▶ RECORDS FOR THE EXERCISE:
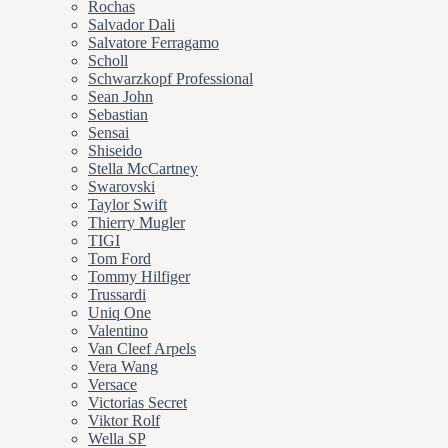
Rochas
Salvador Dali
Salvatore Ferragamo
Scholl
Schwarzkopf Professional
Sean John
Sebastian
Sensai
Shiseido
Stella McCartney
Swarovski
Taylor Swift
Thierry Mugler
TIGI
Tom Ford
Tommy Hilfiger
Trussardi
Uniq One
Valentino
Van Cleef Arpels
Vera Wang
Versace
Victorias Secret
Viktor Rolf
Wella SP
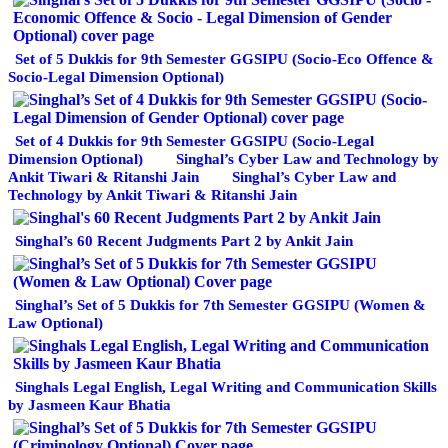
Set of 5 Dukkis for 9th Semester GGSIPU (Socio-Eco Offence &
Socio-Legal Dimension Optional)
Set of 4 Dukkis for 9th Semester GGSIPU (Socio-Legal
Dimension Optional)
Singhal’s Cyber Law and Technology by
Ankit Tiwari & Ritanshi Jain
Singhal’s Cyber Law and
Technology by Ankit Tiwari & Ritanshi Jain
Singhal’s 60 Recent Judgments Part 2 by Ankit Jain
Singhal’s Set of 5 Dukkis for 7th Semester GGSIPU (Women &
Law Optional)
Singhals Legal English, Legal Writing and Communication Skills
by Jasmeen Kaur Bhatia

▶ YOUR INSTRUCTIONS:
Go through the listing above and find each line that contains "Jain", then copy it.

▶ TASK RESULT:
Ankit Tiwari & Ritanshi Jain
Technology by Ankit Tiwari & Ritanshi Jain
Singhal’s 60 Recent Judgments Part 2 by Ankit Jain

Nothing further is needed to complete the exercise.